:: WORK INSTRUCTIONS ::
Where a line below holds the string "Hochschulen", copy that line.

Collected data
****
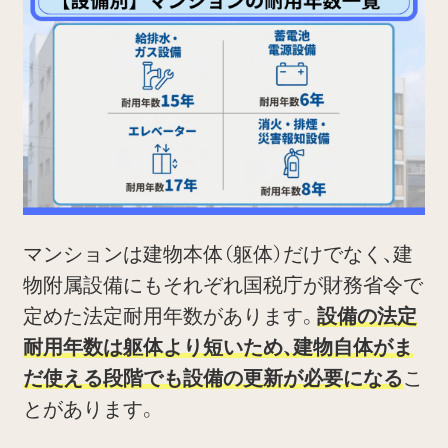
マンションは建物本体（躯体）だけでなく、建
物附属設備にもそれぞれ国税庁が財務省令で
定めた法定耐用年数があります。
設備の法定
耐用年数は躯体より短いため、建物自体がま
だ使える段階でも設備の更新が必要になる
こ
とがあります。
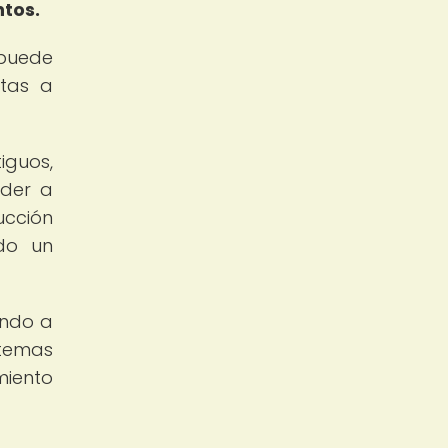
ntos.
 puede
stas a
iguos,
eder a
ucción
ndo un
endo a
stemas
miento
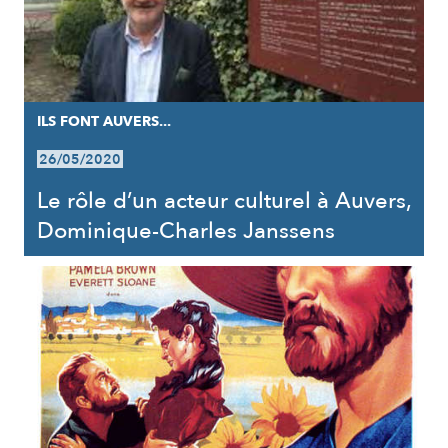
ILS FONT AUVERS...
26/05/2020
Le rôle d’un acteur culturel à Auvers,
Dominique-Charles Janssens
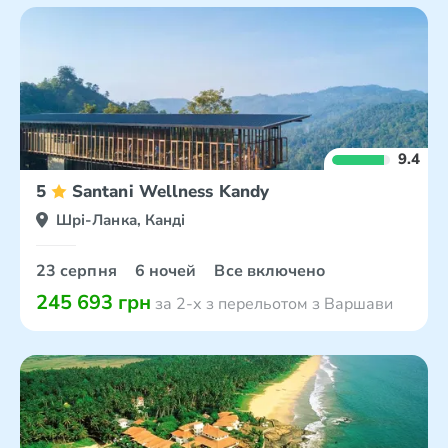
9.4
5
Santani Wellness Kandy
Шрі-Ланка, Канді
23 серпня
6 ночей
Все включено
245 693 грн
за 2-х з перельотом з Варшави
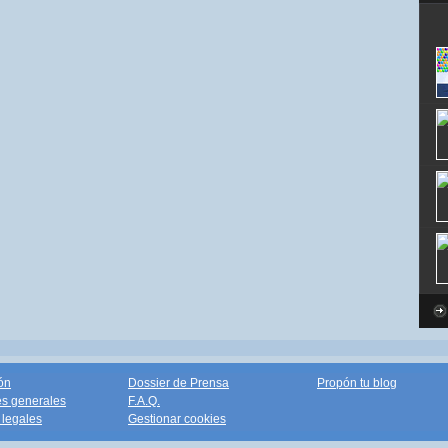
ón
Dossier de Prensa
Propón tu blog
s generales
F.A.Q.
legales
Gestionar cookies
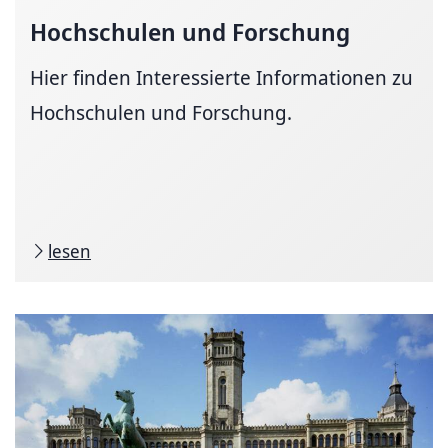
Hochschulen und Forschung
Hier finden Interessierte Informationen zu
Hochschulen und Forschung.
lesen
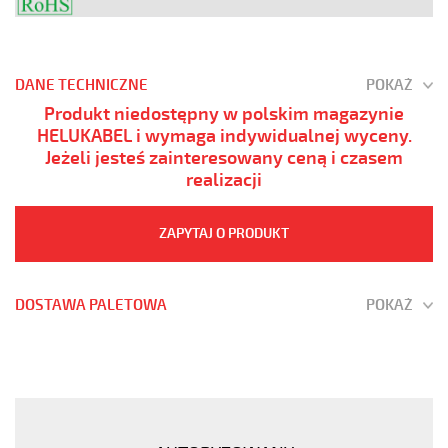
DANE TECHNICZNE
POKAŻ
Produkt niedostępny w polskim magazynie
HELUKABEL i wymaga indywidualnej wyceny.
Jeżeli jesteś zainteresowany ceną i czasem
realizacji
ZAPYTAJ O PRODUKT
DOSTAWA PALETOWA
POKAŻ
YÖ-
C-
PURÖ-
JZ
18G1,5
****
:: WRITTEN ANSWER ::
Hochschulen und Forschung
Hochschulen und Forschung.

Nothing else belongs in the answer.